Joint and Marginal Distributions

Reading time: ~45 minutes | Interview relevance: High | Target roles: ML Engineer, AI Engineer, Research Scientist, Data Scientist

The ML Scenario That Motivates This Lesson

You're building a Variational Autoencoder (VAE). The model has:

Observed variable: $\mathbf{x}$ (the image)
Latent variable: $\mathbf{z}$ (the compressed representation)

The VAE defines a joint distribution $p(\mathbf{x}, \mathbf{z}) = p(\mathbf{x} \mid \mathbf{z}) \cdot p(\mathbf{z})$ . Training requires computing the marginal $p(\mathbf{x}) = \int p(\mathbf{x} \mid \mathbf{z}) p(\mathbf{z}) d\mathbf{z}$ , which is intractable for neural networks. The ELBO (evidence lower bound) is a tractable lower bound on $\log p(\mathbf{x})$ , derived using Jensen's inequality.

Understanding joint and marginal distributions is the prerequisite for understanding virtually every generative model: VAEs, GANs, diffusion models, Bayesian networks, hidden Markov models, and Gaussian processes all reason about joint distributions over multiple variables.

1. Joint Distributions

A joint distribution describes the probability behavior of two or more random variables simultaneously.

Discrete Joint Distribution

For discrete random variables $X$ and $Y$ , the joint PMF is:

$p_{X,Y}(x, y) = P(X = x, Y = y)$

Requirements: $p_{X,Y}(x, y) \geq 0$ for all $(x, y)$ , and $\sum_x \sum_y p_{X,Y}(x, y) = 1$ .

Example:

	$Y=0$	$Y=1$	$Y=2$
$X=0$	0.10	0.05	0.05
$X=1$	0.20	0.15	0.05
$X=2$	0.05	0.20	0.15

Table entries sum to 1.0.

Continuous Joint Distribution

For continuous random variables $X$ and $Y$ , the joint PDF $f_{X,Y}(x, y)$ satisfies:

$P((X,Y) \in A) = \iint_A f_{X,Y}(x, y) \, dx \, dy$

with $f_{X,Y}(x, y) \geq 0$ and $\int_{-\infty}^{\infty} \int_{-\infty}^{\infty} f_{X,Y}(x, y) \, dx \, dy = 1$ .

import numpy as np
import matplotlib.pyplot as plt
from scipy.stats import multivariate_normal

# Bivariate Gaussian joint distribution
mu    = np.array([1.0, 2.0])
Sigma = np.array([[2.0, 1.0],
                  [1.0, 1.5]])

rv = multivariate_normal(mean=mu, cov=Sigma)
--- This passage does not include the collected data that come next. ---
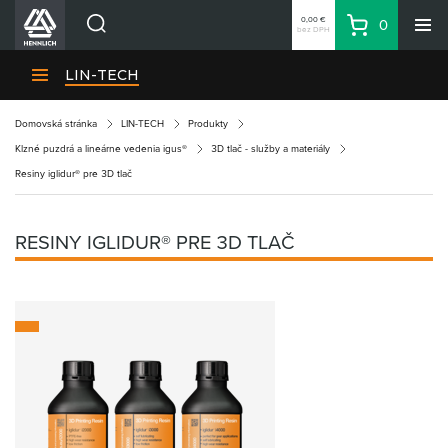
0,00 €
0
bez DPH
Košík
Vyhľadávanie
Divízie HENNLICH
LIN-TECH
Produkty
Domovská stránka
LIN-TECH
Produkty
Blog
Klzné puzdrá a lineárne vedenia igus®
3D tlač - služby a materiály
Kariéra
Resiny iglidur® pre 3D tlač
O firme
Kontakty
RESINY IGLIDUR® PRE 3D TLAČ
Priemyselný park HENNLICH
Prihlásenie
Nákupný zoznam
Partner
Zone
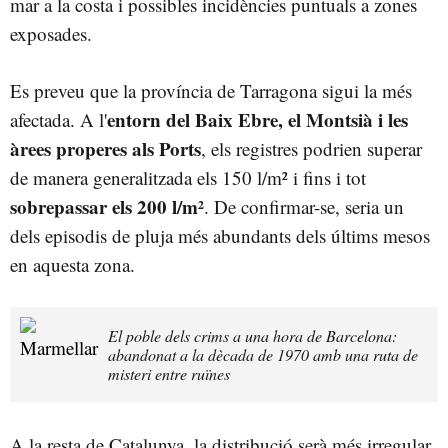
mar a la costa i possibles incidències puntuals a zones
exposades.
Es preveu que la província de Tarragona sigui la més
entorn del Baix Ebre, el Montsià i les
afectada. A l'
àrees properes als Ports
, els registres podrien superar
de manera generalitzada els 150 l/m² i fins i tot
sobrepassar els 200 l/m²
. De confirmar-se, seria un
dels episodis de pluja més abundants dels últims mesos
en aquesta zona.
El poble dels crims a una hora de Barcelona:
abandonat a la dècada de 1970 amb una ruta de
misteri entre ruïnes
A la resta de Catalunya, la distribució serà més irregular.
# Evaluate joint PDF on a grid
x1 = np.linspace(-3, 5, 100)
x2 = np.linspace(-2, 6, 100)
X1, X2 = np.meshgrid(x1, x2)
pos = np.dstack([X1, X2])

Z = rv.pdf(pos)  # joint PDF values

print(f"Joint PDF max value: {Z.max():.4f}")
print(f"Approximate integral (should be 1): {Z.sum() * (x1[1]-x1[0]) * (x2[1]-x2[0]):.4f}")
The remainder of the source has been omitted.